TEXT BY はせがわいずみ(FEATURE PRESS)


インターネット・オークション・サイト (LiveBid.com)の関係者
 6月8~12日、ユニバーサルスタジオの真向かいにある「ヒルトンホテル・ユニバーサルシテメvで、映画のポスターや大道具、小道具のオークションが行われた。会場はすごい人と思いきや、11日(日)の午後でさえも、わずか30人ほどの人手。と言うのも、このオークション、インターネットでも参加できるからだ。「今までで1番大きいインターネット・オークションさ」と、今オークションを取り仕切るリマーケティング・アソシエイツのトッドは自慢げに言う。彼によると「今、現在も30カ国から2000人以上の人が参加している」そうで、日本からの参加者もいるそうだ。(11日午後2時半現在)

 今回のオークションは、ハリウッドの有名な小道具店「エリス」から提供されたもので、6000ロット(10万アイテム)、全てが映画関係の品々という大放出。映画の宣伝用ポスター、サーフボード、杖、甲冑、ミイラ棺、チェーンソー、銃、電話ボックスなどなど、映画ファンにはたまらない垂涎のブツだ。

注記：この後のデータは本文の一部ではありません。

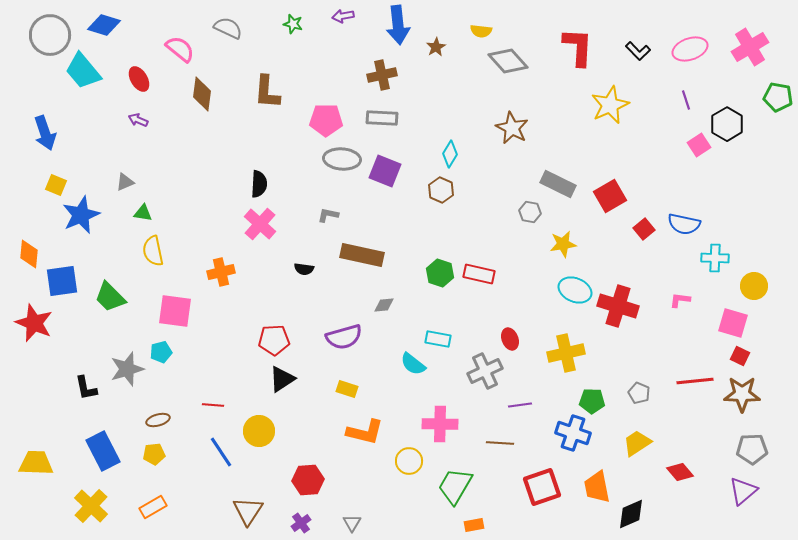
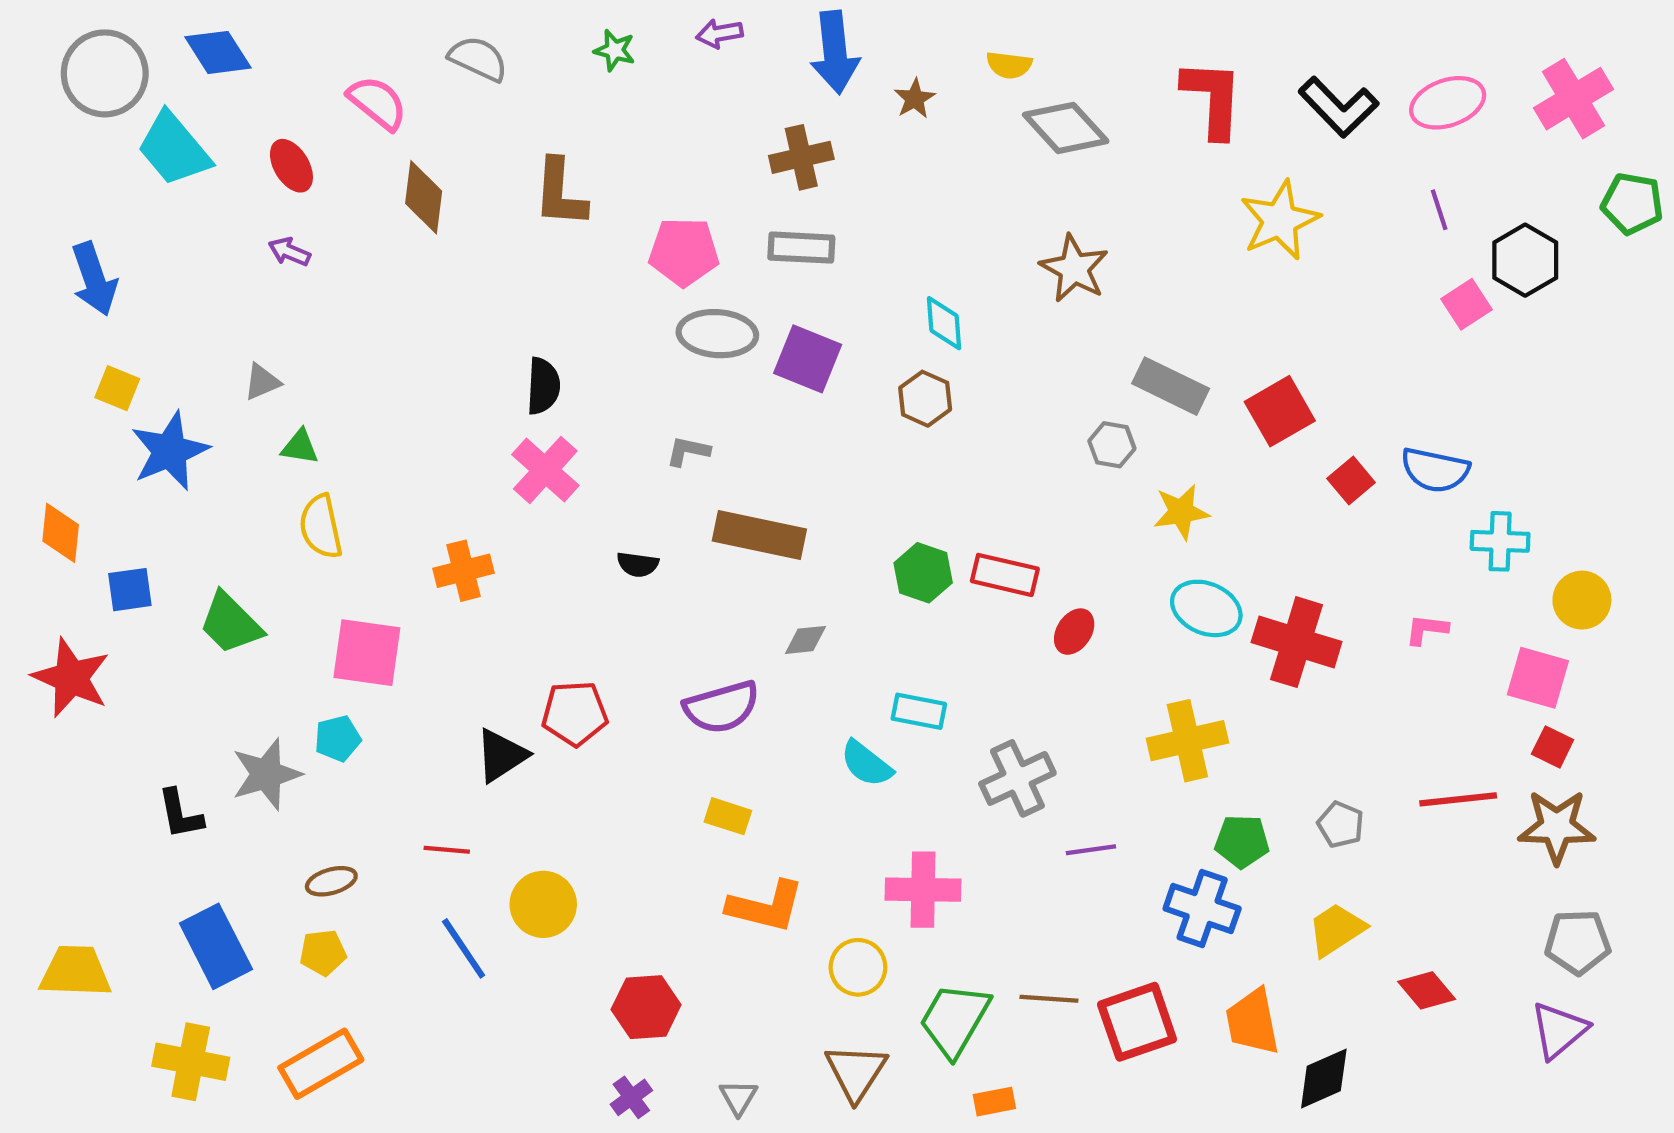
blue diamond: (104, 25) -> (218, 52), turned 40
black L-shape: (638, 51) -> (1338, 107), size x1.5
cyan diamond: (450, 154) -> (944, 323), turned -36
blue square: (62, 281) -> (130, 590), size x0.7
red ellipse: (510, 339) -> (1074, 632), moved, turned 55
black triangle: (282, 379) -> (501, 755), moved
brown line: (500, 443) -> (1049, 999), moved
yellow cross: (91, 506) -> (191, 1062), turned -32
orange rectangle: (153, 507) -> (321, 1064), size x1.4
brown triangle: (248, 511) -> (856, 1072), moved

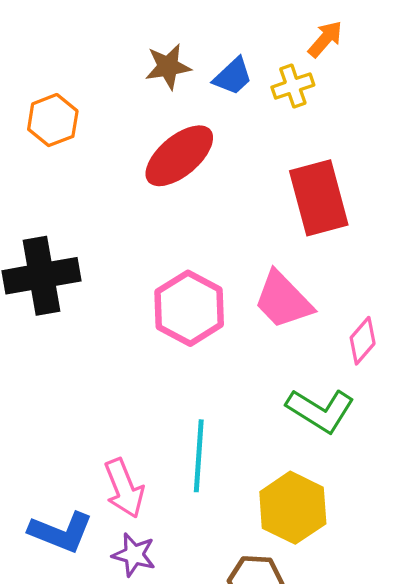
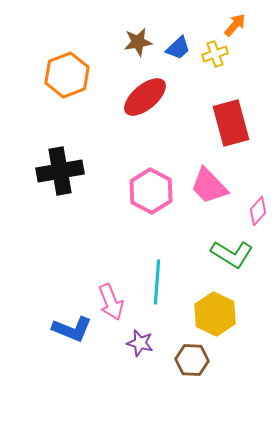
orange hexagon: (53, 120) -> (67, 75), size x1.4
purple star: (134, 555) -> (140, 343), moved

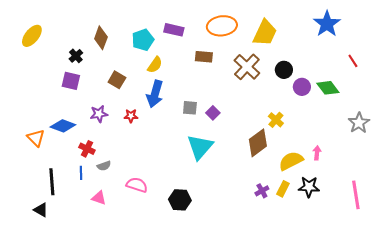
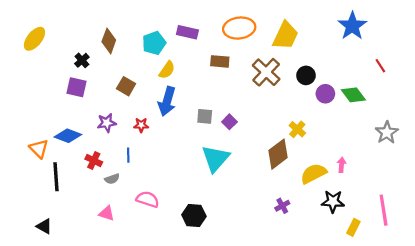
blue line: (81, 173) -> (128, 155), moved
black line: (52, 182) -> (56, 177), moved
yellow rectangle: (283, 189) -> (353, 227), moved

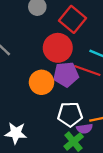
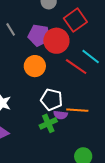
purple pentagon: (66, 74) -> (39, 35), moved

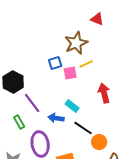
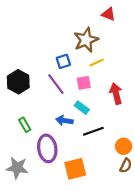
pink square: (70, 73) -> (84, 83), moved
purple line: (32, 103) -> (56, 84), moved
black line: (83, 128) -> (93, 131), turned -54
orange circle: (99, 142) -> (124, 146), moved

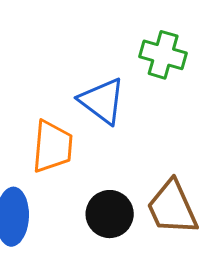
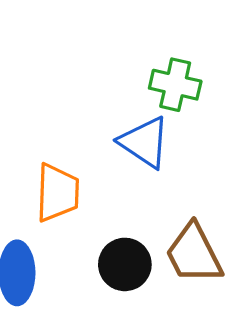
blue triangle: (102, 101) -> (144, 142), moved

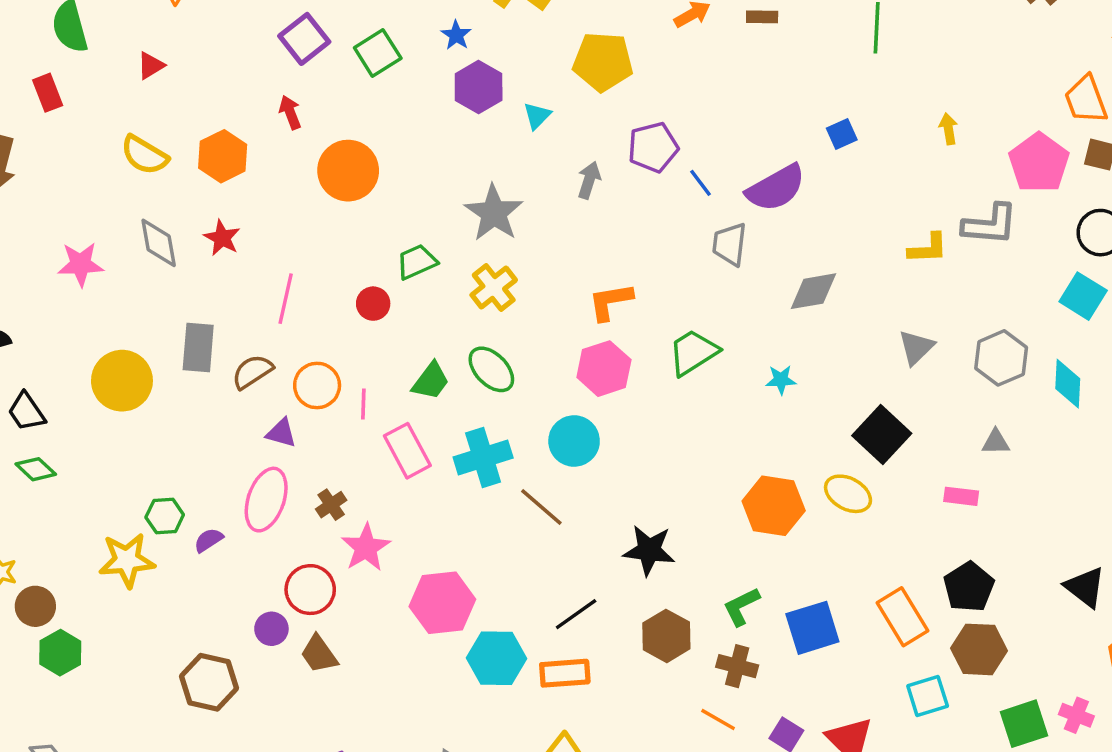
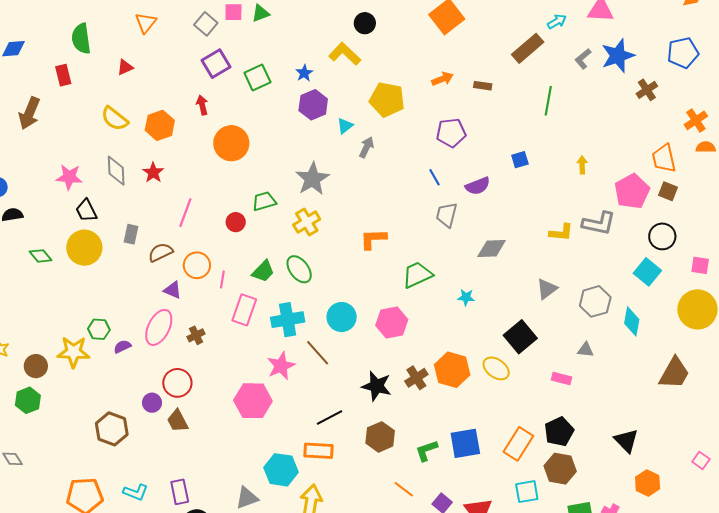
purple pentagon: (653, 147) -> (451, 133), moved
gray arrow: (589, 180) -> (367, 147), moved
purple semicircle: (776, 188) -> (478, 186), size x0.7
gray rectangle: (198, 348) -> (131, 234), size x0.7
pink hexagon: (604, 369) -> (392, 323), moved
black trapezoid: (26, 412) -> (86, 211), moved
pink rectangle: (407, 451) -> (244, 310), turned 40
green diamond: (36, 469) -> (41, 256), moved
pink star: (366, 548) -> (281, 366), moved
brown circle: (35, 606) -> (36, 366), moved
green L-shape: (741, 606) -> (427, 451), moved
orange rectangle: (903, 617) -> (518, 444), turned 56
cyan hexagon: (496, 658) -> (281, 470), moved
brown cross: (737, 666) -> (416, 378), moved, turned 35

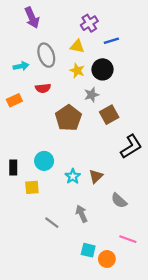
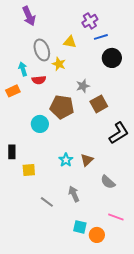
purple cross: (89, 23) -> (90, 21), moved
cyan arrow: (21, 66) -> (23, 69), moved, turned -96
black circle: (103, 69) -> (112, 58), moved
yellow star: (77, 71) -> (59, 64), moved
brown pentagon: (68, 118) -> (62, 107), turned -30
cyan circle: (44, 161) -> (40, 124), moved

実は、オークションの開催前に、エリスで数日間、競売にかけられるこれらの品々を展示していた。会場に来ていた何人かも、展示を見て買うことに決めたそうだが、「来たのが少し遅かったみたいで、もう売れちゃった後だったよ」と肩を落としていた。そんな中、映画やテレビのサウンド・ミキサーとして活躍するマーティーは、音響効果の機械と、ホテルのカギと、地図をゲット。何の映画で使われたもの?と聞くと「知らない…」という返事。ハリウッドの映画ファンには「映画で使われたもの」だけでウレシイのだ。


会場にあったカタログ(10ドル)と番号札
 西部劇ファンのマークは「今朝、ルーレットを買ったんだ。オークションは初めてなんでドキドキしたよ。西部劇が大好きで、家具もそれっぽいんだ。だから、部屋にぴったりだと思う」と嬉しそう。「いくらで競り落としたの?」との問いには「オレには超高価な買い物。内緒だぜ。約500ドル」と教えてくれたので、このサイトのみんなで秘密は守ろう。

「アンタッチャブル」のあの乳母車も競りにかけられた

警官の制服も競売に…

 さて、気になるのは「1番高値の品」だろう。前出のトッドに聞いた。「スターウォーズのライトセーバー(ビーム・サーベル)の3本セット。1本でも1万ドル(約110万円)以上で、それが3本でセットになっていたんだけど、売れました」とのこと。ちなみに、この商品は、映画の撮影時に予備として作られていたもので、撮影では1度も使用されなかった(使用済みのものはスタジオがキープしている)。誰が使うはずだったかって。もちろん、ルークとオビ・ワンとダースベーダ。まあ、1万ドルは手が出なくても、安いのもある。パーキングメーターは、10本くらい入って1箱500ドルくらいで売られていたから、10人で買えばなんとか…(はーっ。じっと手を見るって?!)。